Vorderingen die recht geven op iets anders dan betaling van een geldsom of dan levering van roerende zaken die geen registergoederen zijn, of van rechten aan toonder of order, vallen slechts onder het beslag, voor zover zij in het beslagexploot uitdrukkelijk zijn omschreven.
5.
Een beslag als bedoeld in artikel 475, eerste lid, op geldmiddelen die een natuurlijk persoon aanhoudt bij een bank is slechts geldig voor zover het de bedragen genoemd in het eerste lid van artikel 475da gedurende een kalendermaand overtreft. Bij of krachtens algemene maatregel van bestuur kunnen nadere regels worden gesteld inzake de uitvoering van dit beslag.
6.
Indien de geëxecuteerde op grond van de basisregistratie personen geen woonadres in Nederland heeft en geen vaste woon- of verblijfplaats buiten Nederland, is een beslag als bedoeld in het vijfde lid slechts geldig voor zover het de helft van de bedragen genoemd in het eerste lid van artikel 475da gedurende een kalendermaand overtreft. Indien de geëxecuteerde buiten Nederland een vaste woon- of verblijfplaats heeft, kan de geëxecuteerde de kantonrechter verzoeken het vijfde lid van toepassing te verklaren.

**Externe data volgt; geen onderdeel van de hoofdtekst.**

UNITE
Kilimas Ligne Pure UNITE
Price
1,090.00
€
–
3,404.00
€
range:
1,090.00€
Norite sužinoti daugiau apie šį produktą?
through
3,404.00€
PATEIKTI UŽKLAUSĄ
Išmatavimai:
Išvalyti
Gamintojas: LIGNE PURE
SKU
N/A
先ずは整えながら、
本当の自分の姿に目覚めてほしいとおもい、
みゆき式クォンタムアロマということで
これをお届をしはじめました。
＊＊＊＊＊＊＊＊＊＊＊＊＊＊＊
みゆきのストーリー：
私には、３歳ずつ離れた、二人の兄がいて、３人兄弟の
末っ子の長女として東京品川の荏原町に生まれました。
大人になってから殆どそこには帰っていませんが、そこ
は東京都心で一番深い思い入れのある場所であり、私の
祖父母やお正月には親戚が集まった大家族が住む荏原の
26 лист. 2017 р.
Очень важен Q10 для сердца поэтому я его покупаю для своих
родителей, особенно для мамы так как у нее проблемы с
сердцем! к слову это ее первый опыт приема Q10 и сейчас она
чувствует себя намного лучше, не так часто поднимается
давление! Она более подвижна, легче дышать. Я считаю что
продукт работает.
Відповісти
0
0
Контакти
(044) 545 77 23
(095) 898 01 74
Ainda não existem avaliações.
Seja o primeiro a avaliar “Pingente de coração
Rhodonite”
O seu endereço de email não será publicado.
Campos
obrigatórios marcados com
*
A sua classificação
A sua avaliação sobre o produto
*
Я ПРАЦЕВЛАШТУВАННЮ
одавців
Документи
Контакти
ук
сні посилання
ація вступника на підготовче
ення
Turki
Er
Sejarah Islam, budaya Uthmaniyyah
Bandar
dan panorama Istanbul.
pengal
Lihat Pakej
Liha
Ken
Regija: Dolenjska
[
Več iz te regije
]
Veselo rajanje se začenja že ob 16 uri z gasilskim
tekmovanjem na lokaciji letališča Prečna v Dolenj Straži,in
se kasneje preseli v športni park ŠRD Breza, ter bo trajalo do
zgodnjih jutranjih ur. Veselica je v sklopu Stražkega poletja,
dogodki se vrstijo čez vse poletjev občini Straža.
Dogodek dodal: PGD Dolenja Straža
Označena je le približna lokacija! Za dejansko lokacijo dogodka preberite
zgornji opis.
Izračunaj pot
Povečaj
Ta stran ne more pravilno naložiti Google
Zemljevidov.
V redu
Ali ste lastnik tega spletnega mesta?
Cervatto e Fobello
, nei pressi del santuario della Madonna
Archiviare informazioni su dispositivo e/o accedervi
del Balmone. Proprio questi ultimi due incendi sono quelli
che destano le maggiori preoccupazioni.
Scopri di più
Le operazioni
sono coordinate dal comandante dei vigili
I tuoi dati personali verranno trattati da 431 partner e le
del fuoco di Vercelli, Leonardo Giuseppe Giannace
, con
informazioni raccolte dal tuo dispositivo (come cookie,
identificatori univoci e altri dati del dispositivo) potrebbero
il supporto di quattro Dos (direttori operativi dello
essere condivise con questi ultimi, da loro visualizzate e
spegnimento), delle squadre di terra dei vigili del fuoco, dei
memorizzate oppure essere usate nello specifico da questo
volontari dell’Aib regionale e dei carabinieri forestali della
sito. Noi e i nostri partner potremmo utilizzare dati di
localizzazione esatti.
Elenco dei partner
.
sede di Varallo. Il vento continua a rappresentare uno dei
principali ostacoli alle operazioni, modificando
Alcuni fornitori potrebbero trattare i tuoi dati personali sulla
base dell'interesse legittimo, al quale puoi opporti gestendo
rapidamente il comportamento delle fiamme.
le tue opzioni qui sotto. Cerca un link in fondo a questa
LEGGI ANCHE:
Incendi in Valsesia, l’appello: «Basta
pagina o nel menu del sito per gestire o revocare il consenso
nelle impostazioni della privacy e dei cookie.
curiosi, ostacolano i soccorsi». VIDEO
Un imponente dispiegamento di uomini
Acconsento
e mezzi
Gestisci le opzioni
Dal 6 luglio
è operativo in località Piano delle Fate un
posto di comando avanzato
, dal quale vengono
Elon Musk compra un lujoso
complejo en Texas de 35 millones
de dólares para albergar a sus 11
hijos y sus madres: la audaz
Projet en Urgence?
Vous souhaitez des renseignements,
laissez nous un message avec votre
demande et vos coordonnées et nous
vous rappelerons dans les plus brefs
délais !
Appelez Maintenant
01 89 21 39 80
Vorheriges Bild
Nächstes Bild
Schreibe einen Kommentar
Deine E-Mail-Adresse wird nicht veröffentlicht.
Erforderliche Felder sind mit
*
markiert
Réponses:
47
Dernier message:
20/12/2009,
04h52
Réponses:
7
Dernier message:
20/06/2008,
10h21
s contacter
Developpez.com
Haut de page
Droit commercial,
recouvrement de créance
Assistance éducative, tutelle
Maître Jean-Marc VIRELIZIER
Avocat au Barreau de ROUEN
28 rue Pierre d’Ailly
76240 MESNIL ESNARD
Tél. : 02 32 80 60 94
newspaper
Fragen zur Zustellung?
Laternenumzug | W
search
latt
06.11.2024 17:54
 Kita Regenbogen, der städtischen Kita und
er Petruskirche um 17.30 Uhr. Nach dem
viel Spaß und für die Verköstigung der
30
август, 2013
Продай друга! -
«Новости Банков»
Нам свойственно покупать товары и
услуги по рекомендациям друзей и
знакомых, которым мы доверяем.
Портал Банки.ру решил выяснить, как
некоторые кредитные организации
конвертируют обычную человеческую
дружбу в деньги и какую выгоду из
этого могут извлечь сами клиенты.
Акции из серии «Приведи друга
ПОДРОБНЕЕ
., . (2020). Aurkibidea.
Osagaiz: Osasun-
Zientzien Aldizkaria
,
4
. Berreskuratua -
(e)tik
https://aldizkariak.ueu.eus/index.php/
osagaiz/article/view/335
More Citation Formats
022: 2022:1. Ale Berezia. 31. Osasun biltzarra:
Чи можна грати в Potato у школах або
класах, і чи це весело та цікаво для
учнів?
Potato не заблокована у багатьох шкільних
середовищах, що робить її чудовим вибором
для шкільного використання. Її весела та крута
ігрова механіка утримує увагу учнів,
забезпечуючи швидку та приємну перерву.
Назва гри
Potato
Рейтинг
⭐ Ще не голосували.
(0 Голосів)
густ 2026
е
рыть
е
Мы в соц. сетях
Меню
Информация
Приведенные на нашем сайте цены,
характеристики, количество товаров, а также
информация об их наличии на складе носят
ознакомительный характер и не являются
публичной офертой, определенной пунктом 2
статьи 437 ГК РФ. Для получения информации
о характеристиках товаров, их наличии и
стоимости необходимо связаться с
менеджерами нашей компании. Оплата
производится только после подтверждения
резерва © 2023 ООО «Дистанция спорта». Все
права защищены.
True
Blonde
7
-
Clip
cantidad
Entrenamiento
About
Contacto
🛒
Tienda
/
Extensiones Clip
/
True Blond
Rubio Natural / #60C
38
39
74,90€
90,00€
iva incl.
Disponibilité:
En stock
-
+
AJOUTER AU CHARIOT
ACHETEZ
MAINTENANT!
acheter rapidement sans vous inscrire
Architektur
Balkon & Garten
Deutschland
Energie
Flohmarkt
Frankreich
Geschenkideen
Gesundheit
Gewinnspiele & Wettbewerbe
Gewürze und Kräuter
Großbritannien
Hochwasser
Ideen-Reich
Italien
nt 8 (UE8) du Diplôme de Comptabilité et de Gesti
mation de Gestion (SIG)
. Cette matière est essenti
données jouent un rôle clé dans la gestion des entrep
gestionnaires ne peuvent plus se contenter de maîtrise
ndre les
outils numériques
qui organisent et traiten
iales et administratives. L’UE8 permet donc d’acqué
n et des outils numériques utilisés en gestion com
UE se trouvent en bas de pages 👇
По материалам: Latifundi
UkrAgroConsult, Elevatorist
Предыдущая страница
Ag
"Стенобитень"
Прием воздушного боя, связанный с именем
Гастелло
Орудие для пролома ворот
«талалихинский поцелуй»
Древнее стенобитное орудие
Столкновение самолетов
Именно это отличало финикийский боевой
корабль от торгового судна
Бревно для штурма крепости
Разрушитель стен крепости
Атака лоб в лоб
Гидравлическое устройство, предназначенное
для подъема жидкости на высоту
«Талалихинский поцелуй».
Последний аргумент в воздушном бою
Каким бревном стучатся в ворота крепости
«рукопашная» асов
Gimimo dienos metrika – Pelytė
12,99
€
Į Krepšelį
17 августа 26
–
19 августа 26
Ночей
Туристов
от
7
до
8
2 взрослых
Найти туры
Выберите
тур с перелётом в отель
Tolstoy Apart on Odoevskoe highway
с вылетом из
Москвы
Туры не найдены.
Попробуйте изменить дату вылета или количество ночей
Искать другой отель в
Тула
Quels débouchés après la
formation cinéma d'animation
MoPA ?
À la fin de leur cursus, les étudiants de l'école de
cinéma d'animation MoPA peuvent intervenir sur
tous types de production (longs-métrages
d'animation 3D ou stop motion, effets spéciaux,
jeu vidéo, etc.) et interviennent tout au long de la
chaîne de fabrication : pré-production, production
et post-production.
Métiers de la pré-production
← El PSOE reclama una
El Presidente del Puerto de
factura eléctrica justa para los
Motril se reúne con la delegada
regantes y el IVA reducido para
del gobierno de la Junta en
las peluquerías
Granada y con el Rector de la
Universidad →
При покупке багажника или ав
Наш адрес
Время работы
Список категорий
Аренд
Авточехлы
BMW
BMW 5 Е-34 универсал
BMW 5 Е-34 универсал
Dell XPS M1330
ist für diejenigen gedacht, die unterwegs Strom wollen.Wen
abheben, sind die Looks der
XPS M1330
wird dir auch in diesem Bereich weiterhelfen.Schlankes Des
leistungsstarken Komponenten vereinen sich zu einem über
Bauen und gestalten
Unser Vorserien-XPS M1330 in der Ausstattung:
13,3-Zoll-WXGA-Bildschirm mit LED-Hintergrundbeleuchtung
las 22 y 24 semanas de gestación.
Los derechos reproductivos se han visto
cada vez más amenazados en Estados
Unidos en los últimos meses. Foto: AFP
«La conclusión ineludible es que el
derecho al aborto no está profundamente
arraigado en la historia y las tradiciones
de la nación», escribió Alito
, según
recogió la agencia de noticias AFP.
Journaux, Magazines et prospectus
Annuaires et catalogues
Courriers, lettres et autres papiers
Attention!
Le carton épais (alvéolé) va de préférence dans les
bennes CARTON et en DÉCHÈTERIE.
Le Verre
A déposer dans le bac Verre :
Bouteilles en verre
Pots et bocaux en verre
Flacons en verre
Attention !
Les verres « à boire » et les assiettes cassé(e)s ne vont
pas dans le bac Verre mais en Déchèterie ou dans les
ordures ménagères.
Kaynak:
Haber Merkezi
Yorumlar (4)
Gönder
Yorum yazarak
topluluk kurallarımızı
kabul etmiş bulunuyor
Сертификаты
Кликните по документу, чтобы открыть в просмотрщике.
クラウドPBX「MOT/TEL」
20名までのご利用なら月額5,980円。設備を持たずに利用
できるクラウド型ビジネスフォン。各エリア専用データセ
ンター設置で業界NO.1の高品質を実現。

Indien de geëxecuteerde op grond van de basisregistratie personen geen woonadres in Nederland heeft en hij onvoldoende andere middelen van bestaan heeft, kan de geëxecuteerde de kantonrechter verzoeken lid 5 van toepassing te verklaren.
7.
In dit artikel en in artikel 475aa worden onder geldmiddelen verstaan geldmiddelen als bedoeld in artikel 1:1 van de Wet op het financieel toezicht en onder bank wordt verstaan een bank als bedoeld in artikel 1:1 Wet op het financieel toezicht.
8.
Op ingevolge artikel 642c in de consignatiekas gestorte bedragen mag geen beslag worden gelegd.